Сидя на углу огромного стола, накрытого кумачом, я наблюдал за рассаживающимися в зале. Люди с любопытством оглядывались, пытаясь найти в привычном зале что-то новое и необычное. Редкие приветствия знакомых прорывались через шум рассаживающихся людей.
— Доброе утро, товарищи! — я подошел к микрофону.
В принципе пора начинать, а то дальше затягивать уже совсем не неприлично. Поглядев на Алевтину, которая заканчивала расставлять коробки в проходе, я продолжил.

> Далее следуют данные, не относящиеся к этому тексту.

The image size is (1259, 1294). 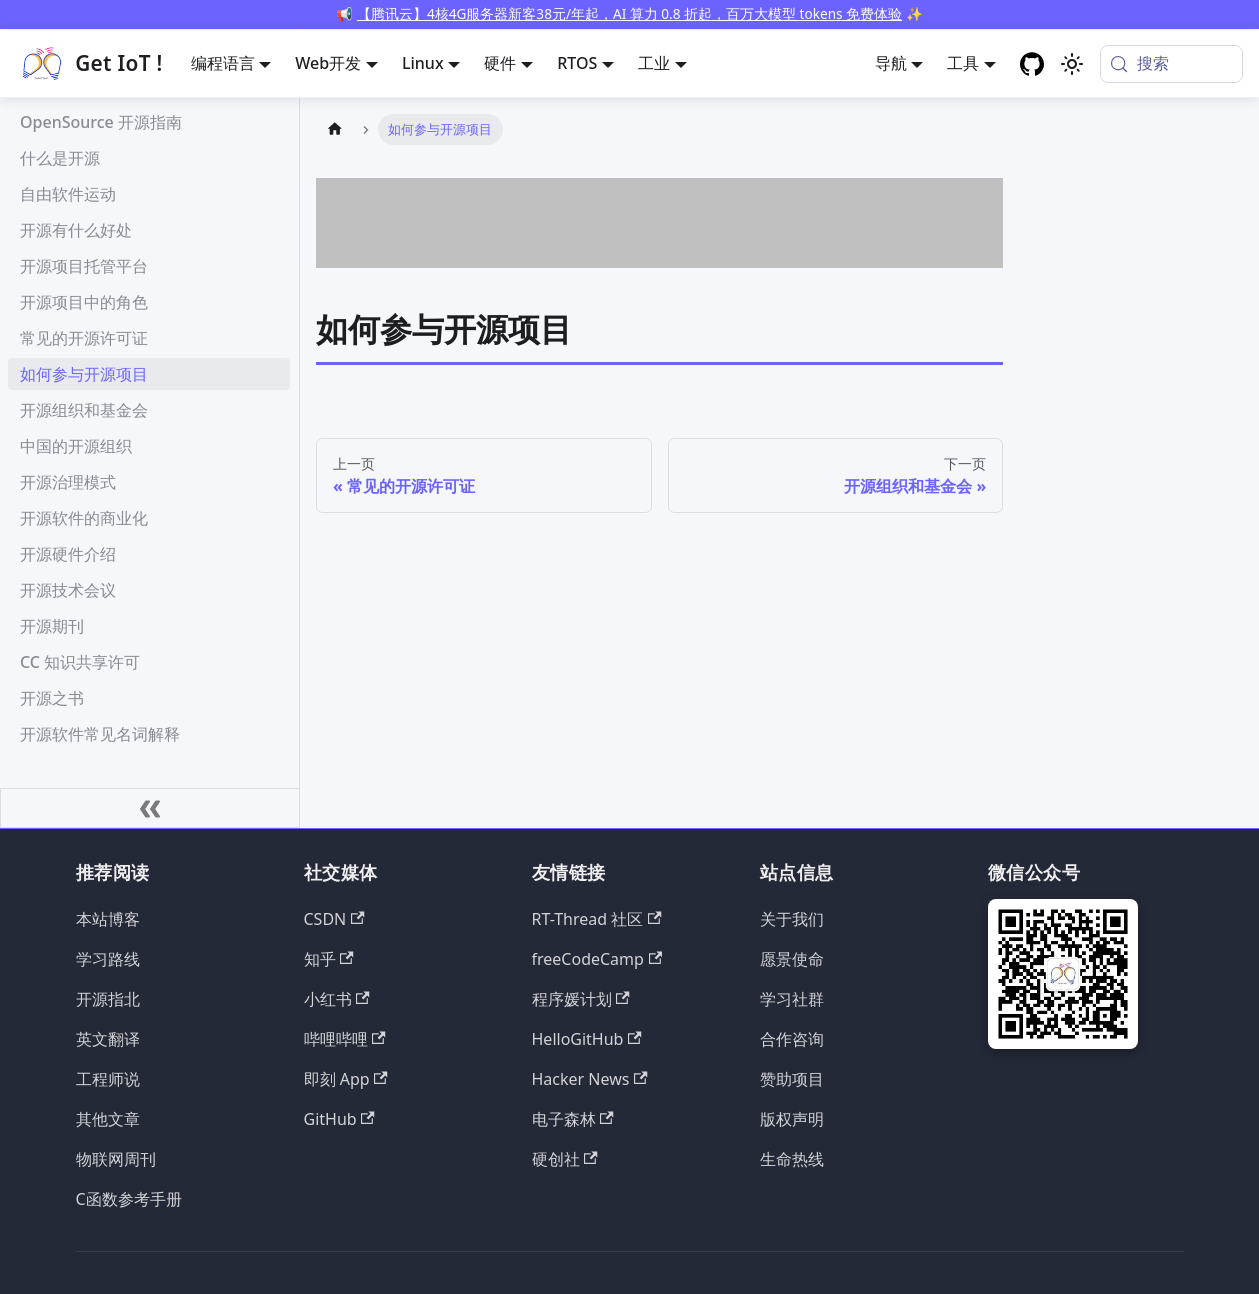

— Добро пожаловать на прослушивание для Калининской радиостанции. Меня зовут Вячеслав Брянцев, и вы могли слышать мой голос в ежедневных передачах. Но время идет, радиостанция растет, и одного меня уже не хватает, — в притворном смущении я развел руки, чтобы показать нехватку роста.
— Поэтому мы и решили устроить общественные слушания на роль дикторов. Они пройдут в два этапа. Первый — это сейчас: вы просто берете номерок, выходите на сцену и читаете ваше любимое произведение, небольшое — буквально на десяток-другой секунд. Стишок, считалку, отрывок из романа — все что угодно. Вот, Алевтина сейчас покажет пример.
Мы с ней это заранее обговаривали, поэтому она демонстративно покопалась в коробке и достала оттуда кусок бумаги с грубо намалеванной цифрой. Показав его всем, она взошла на сцену и, сопровождаемая взглядами, подошла к микрофону.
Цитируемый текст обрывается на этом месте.